Conceptualizing the incredible magnificence and the miraculousness nature of existence in its wholeness that the high dose psychedelic experience can offer can also provide a greater peace of mind.
Seeing ourselves as very small parts of something of such grandeur can make our daily life difficulties seem much less significant.[>
Bringing new and useful concepts into our mental world can be as productive and satisfying as bringing new and useful objects into our material world.
Faith might be defined as believing something that has never been proved, but if it brings greater tranquility and peace of mind, it is certainly is not a sin.
Personal growth with or without the stimulation of psychedelic experience is a meaningful and satisfying lifestyle. It increases the quality of life.
In the long run, I think that psychedelics can help to move a person away from the mindset of an Uncle Scrooge frantically clawing at the world for various forms of sustenance or of battling a hostile world that appears threatening to that of a Johnny Appleseed contentedly distributing positive time, energy, and resources to the world as he goes along.

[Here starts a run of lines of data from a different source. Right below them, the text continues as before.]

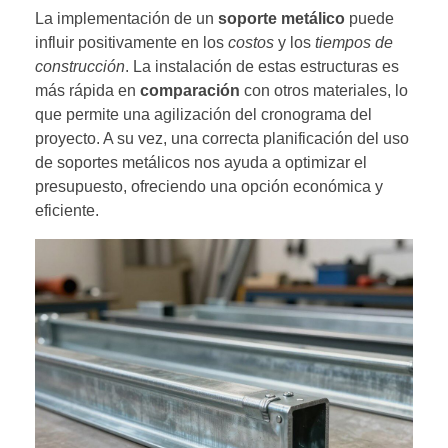
La implementación de un
soporte metálico
puede
influir positivamente en los
costos
y los
tiempos de
construcción
. La instalación de estas estructuras es
más rápida en
comparación
con otros materiales, lo
que permite una agilización del cronograma del
proyecto. A su vez, una correcta planificación del uso
de soportes metálicos nos ayuda a optimizar el
presupuesto, ofreciendo una opción económica y
eficiente.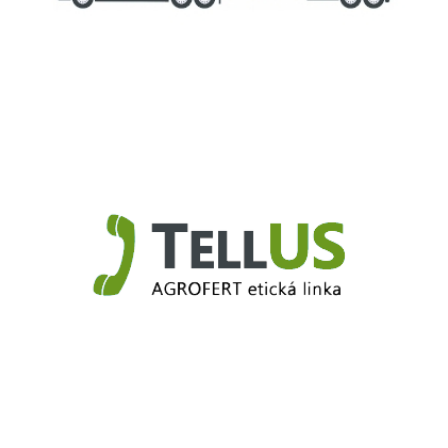
Truck.Duslo.sk
TellUS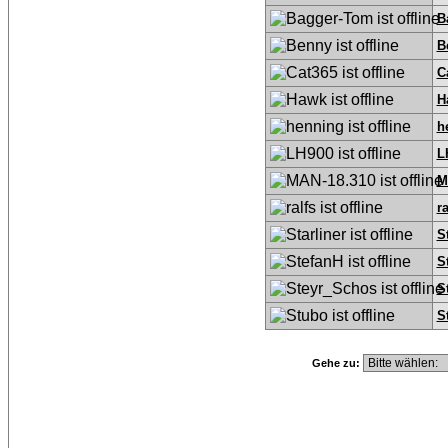
B
B
C
H
h
L
M
ra
S
S
S
S
Gehe zu: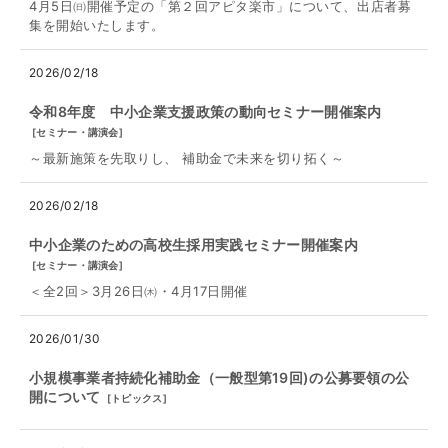
4月5日㈰開催予定の「第２回アピタ楽市」について、出店者募
集を開始いたします。
2026/02/18
令和8年度 中小企業支援政策の動向セミナー開催案内
[
セミナー・講演会
]
～最新施策を先取りし、 補助⾦で未来を切り拓く～
2026/02/18
中小企業のための高校生採用実践セミナー開催案内
[
セミナー・講演会
]
＜全2回＞3月26日㈭・4月17日開催
2026/01/30
小規模事業者持続化補助金（一般型第19回)の公募要領の公
開について
[
トピックス
]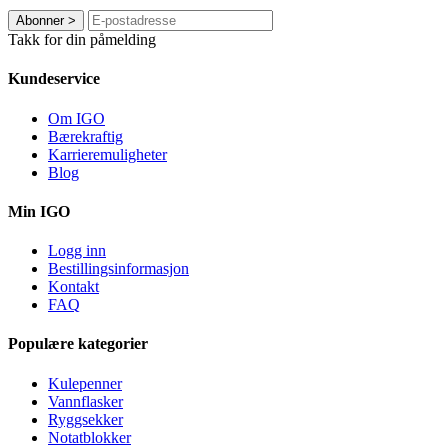
Abonner
>
Takk for din påmelding
Kundeservice
Om IGO
Bærekraftig
Karrieremuligheter
Blog
Min IGO
Logg inn
Bestillingsinformasjon
Kontakt
FAQ
Populære kategorier
Kulepenner
Vannflasker
Ryggsekker
Notatblokker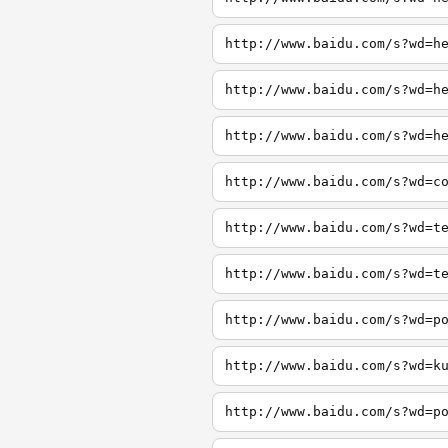
http://www.baidu.com/s?wd=h
http://www.baidu.com/s?wd=h
http://www.baidu.com/s?wd=h
http://www.baidu.com/s?wd=c
http://www.baidu.com/s?wd=t
http://www.baidu.com/s?wd=t
http://www.baidu.com/s?wd=p
http://www.baidu.com/s?wd=k
http://www.baidu.com/s?wd=p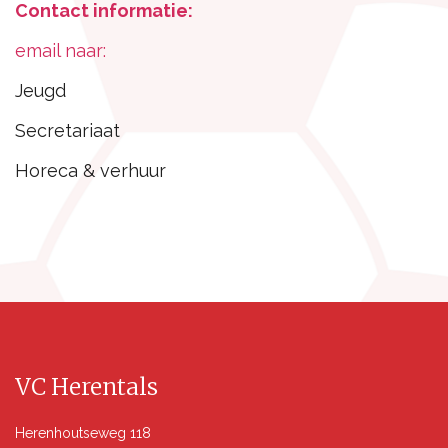
Contact informatie:
email naar:
Jeugd
Secretariaat
Horeca & verhuur
VC Herentals
Herenhoutseweg 118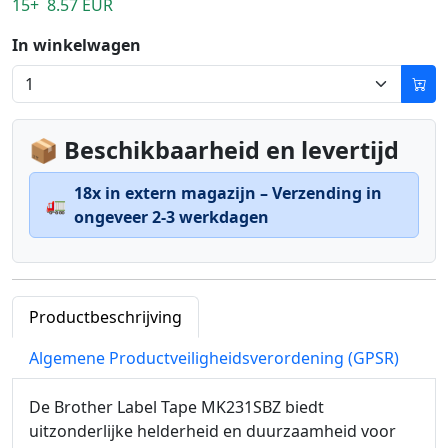
15+ 8.57 EUR
In winkelwagen
📦 Beschikbaarheid en levertijd
18x in extern magazijn – Verzending in
🚛
ongeveer 2-3 werkdagen
Productbeschrijving
Algemene Productveiligheidsverordening (GPSR)
De Brother Label Tape MK231SBZ biedt
uitzonderlijke helderheid en duurzaamheid voor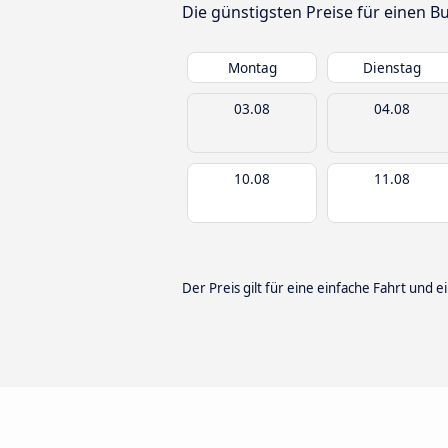
Die günstigsten Preise für einen B
Montag
Dienstag
03.08
04.08
10.08
11.08
Der Preis gilt für eine einfache Fahrt und e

An emotional feeling of an abundance of positive energy within oneself to be shared with the world through word and deed is certainly an improvement over a feeling of desperate sucking neediness to fill an inner void of insecurity, or feeling the anger and defensiveness against a seemingly hostile world. I believe that chronic feelings emerging from the survival instinct are often due to an unnecessary continuing excess of the hormones associated with them and that they can be tamed through relaxation practice and meditation, psychedelic and otherwise. Speaking poetically, it is possible to sooth the savage beast and to replace it with an inner reservoir of relaxed positive energy that can flow out to the world in a manner similar to that of Johnny Appleseed's.
A flow of positive and constructive energy from the self to the outside world through word and deed is a pleasure. It is good for mental health, it makes the world a better place, and it maximizes the likelihood of a return of positive circumstances. We tend to reap what we sow.
To the extent that the rational and the intuitive sides of the mind can work together smoothly, there will be an efficient relationship with the world.
A mind at peace in a body that is well-trained to relax is a pleasure when times are good and a healthy, convenient, satisfying, and rational personal escape and sanctuary when times are not so good.